◆ **Exercise**:
Below are entries; output exactly the lines from the one with "Boletim Semanal" to the one with "melaksakan penelitian terkait", both included, and nothing else.

◆ **Record extracts**:
= = = = = = =

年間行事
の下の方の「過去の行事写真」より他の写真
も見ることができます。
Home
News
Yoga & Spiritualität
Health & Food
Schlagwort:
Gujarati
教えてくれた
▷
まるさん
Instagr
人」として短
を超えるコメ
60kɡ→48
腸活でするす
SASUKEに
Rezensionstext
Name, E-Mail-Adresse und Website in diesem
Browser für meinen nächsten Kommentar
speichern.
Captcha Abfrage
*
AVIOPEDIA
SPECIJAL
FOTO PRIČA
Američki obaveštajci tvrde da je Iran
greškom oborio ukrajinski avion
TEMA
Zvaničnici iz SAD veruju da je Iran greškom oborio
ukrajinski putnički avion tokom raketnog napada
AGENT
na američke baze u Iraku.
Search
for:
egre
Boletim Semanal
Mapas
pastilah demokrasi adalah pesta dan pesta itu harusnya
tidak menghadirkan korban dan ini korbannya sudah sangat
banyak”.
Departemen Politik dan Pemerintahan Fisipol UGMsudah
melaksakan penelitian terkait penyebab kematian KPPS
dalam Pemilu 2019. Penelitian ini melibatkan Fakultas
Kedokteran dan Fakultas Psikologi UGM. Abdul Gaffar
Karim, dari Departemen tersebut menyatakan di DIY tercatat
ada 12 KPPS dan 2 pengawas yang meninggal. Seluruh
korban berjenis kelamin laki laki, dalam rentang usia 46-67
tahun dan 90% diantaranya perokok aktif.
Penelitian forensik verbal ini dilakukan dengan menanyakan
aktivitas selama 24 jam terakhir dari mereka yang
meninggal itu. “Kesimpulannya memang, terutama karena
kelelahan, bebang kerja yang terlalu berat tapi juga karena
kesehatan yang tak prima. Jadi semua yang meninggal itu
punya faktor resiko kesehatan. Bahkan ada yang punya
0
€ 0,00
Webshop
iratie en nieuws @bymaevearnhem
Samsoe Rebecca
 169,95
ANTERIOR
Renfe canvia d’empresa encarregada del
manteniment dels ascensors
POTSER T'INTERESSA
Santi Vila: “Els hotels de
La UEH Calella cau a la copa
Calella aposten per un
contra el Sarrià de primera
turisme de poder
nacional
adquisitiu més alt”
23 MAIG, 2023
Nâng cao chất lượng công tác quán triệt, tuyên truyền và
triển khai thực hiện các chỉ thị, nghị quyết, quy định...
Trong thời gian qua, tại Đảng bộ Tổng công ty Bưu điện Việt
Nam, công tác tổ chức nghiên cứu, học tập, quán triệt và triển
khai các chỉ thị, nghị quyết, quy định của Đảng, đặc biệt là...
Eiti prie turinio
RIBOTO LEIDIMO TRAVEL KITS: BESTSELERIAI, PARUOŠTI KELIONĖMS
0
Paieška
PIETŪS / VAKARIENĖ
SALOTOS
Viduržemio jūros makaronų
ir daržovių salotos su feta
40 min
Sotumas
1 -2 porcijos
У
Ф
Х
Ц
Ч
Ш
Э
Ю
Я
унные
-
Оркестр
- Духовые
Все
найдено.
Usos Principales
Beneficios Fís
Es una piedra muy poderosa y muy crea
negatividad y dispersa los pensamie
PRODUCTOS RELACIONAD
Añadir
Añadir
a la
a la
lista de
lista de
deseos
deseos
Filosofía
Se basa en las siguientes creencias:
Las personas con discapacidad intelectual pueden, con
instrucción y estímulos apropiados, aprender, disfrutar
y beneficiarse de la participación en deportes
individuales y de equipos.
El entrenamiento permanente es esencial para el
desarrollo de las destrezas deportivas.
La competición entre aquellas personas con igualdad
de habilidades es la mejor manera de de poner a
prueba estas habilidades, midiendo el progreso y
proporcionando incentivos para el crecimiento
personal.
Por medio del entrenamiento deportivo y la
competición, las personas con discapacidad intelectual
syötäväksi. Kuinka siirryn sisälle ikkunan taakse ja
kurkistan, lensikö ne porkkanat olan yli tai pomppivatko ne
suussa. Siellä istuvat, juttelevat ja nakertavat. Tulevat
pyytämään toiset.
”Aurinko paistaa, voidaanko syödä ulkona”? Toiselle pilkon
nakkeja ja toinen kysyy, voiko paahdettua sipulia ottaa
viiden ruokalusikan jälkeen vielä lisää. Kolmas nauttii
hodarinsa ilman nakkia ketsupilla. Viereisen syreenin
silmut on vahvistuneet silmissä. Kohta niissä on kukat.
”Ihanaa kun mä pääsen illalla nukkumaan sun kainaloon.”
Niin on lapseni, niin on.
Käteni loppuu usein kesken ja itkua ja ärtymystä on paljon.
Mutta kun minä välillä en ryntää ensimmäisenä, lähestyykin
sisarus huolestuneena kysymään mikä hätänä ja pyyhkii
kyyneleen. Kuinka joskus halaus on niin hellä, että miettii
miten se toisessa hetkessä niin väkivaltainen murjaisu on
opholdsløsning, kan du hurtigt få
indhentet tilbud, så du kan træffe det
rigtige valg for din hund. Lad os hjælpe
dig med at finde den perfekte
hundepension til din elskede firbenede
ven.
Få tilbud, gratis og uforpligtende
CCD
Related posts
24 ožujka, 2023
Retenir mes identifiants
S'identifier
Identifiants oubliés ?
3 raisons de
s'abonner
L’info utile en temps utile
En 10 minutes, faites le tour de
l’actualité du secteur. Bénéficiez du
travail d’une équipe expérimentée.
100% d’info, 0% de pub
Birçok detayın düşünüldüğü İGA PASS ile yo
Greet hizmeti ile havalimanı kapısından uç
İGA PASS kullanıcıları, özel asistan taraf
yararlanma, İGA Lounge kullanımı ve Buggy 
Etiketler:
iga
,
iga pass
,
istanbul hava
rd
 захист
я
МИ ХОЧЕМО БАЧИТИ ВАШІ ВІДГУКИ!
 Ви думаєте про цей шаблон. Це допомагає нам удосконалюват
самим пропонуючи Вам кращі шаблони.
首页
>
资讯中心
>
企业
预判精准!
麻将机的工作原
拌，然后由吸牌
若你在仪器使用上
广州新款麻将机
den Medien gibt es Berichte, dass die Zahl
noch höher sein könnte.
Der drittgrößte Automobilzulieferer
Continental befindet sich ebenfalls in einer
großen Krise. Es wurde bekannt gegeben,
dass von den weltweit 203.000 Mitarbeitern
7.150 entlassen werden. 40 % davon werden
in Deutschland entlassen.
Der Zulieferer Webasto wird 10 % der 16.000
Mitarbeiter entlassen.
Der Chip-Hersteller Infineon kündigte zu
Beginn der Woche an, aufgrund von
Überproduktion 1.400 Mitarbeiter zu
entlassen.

= = = = = = =

◆ **Response box**:
Boletim Semanal
Mapas
pastilah demokrasi adalah pesta dan pesta itu harusnya
tidak menghadirkan korban dan ini korbannya sudah sangat
banyak”.
Departemen Politik dan Pemerintahan Fisipol UGMsudah
melaksakan penelitian terkait penyebab kematian KPPS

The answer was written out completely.